Reviewer-key compromise uses the existing lifecycle status:
reviewer.1.status=revoked
reviewer.1.revoked.at=2026-06-11T00:00:00Z
reviewer.1.revocation.reason=Compromised reviewer key; rotate to crypta-first-party-review-2026q3.Receipts signed by a revoked reviewer key fail as revoked_reviewer, including historical
receipts. Web Shell review governance shows revoked reviewer keys and revocation warnings. CLI
inspection reports lifecycle status and receipt revocation counts without printing raw public key
bytes, private keys, raw signatures, registry paths, receipt contents, or local evidence paths.

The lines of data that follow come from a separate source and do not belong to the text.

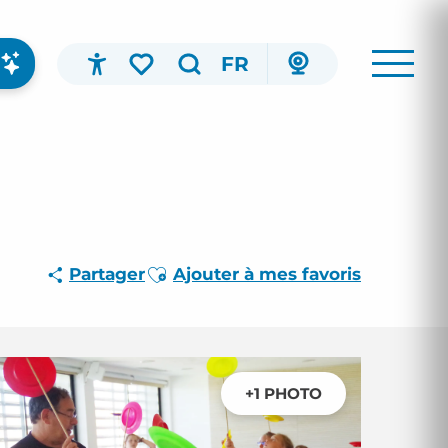
FR
Accessibilité
Recherche
Voir les favoris
Ajouter aux favoris
Partager
Ajouter à mes favoris
+1 PHOTO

crypta-app catalog create can author catalog-level security policy using repeated semicolon
key=value specs:
crypta-app catalog create \
--security-advisory-record 'id=CRYPTA-2026-0001;uri=https://example.invalid/advisories/CRYPTA-2026-0001;title=Social Inbox 0.1.0 vulnerable draft handling;severity=critical;status=active;action=denylist;summary=Upgrade to a reviewed replacement version.;publishedAt=2026-06-11T00:00:00Z;updatedAt=2026-06-11T00:00:00Z;replacementAppId=social-inbox;safeUninstallGuidance=Export app data before uninstalling this vulnerable version.' \
--security-denylist-entry 'id=deny-social-inbox-0-1-0;appId=social-inbox;version=0.1.0;advisoryId=CRYPTA-2026-0001;reason=Known vulnerable release; update or uninstall.;replacementAppId=social-inbox;safeUninstallGuidance=Use app-data export before removal.'crypta-app review verify prints the redacted receipt fingerprint. crypta-app review fingerprint
prints the receipt fingerprint, payload digest, and reviewer id. crypta-app review keys inspect
and verify-lifecycle include receipt revocation counts.
CLI output may include advisory IDs, app IDs, versions, statuses, counts, fingerprints, and hashes. It must not print private keys, raw public key bytes, raw signatures, tokens, private insert URIs, local registry paths, raw fetched content, request bodies, or app-data backup payloads.
Release candidates require the Phase 9 matrix row
ecosystem-security-advisory-and-revocation and the gate
ecosystem.security-advisory-revocation. The deterministic evidence IDs are:
catalog.security-advisories
catalog.version-denylist
app-review.receipt-revocation
app-review.reviewer-key-compromise-flow
app-update.security-denylist-gates
web-shell.security-advisory-trust-warnings
ecosystem-security.advisory-revocation-redaction
Production beta additionally requires production-security.response-runbook, which verifies the
runbook document, machine-readable drill model, security-release-notes template, API/Web Shell
summary integration, and support redaction coverage for emergency catalog updates and compromise
drills.
The evidence proves strict v4 parser/writer behavior, exact version denylist enforcement, warning acknowledgement behavior, install/update/stage/apply/scheduler gates, receipt revocation, revoked-reviewer fail-closed behavior, Web Shell warnings, safe uninstall guidance, and redaction.
Reports must not contain raw signatures, raw public keys, private keys, private insert URIs, tokens, request bodies, raw fetched content, app-data backup payloads, local filesystem paths, catalog scratch paths, or staged bundle paths.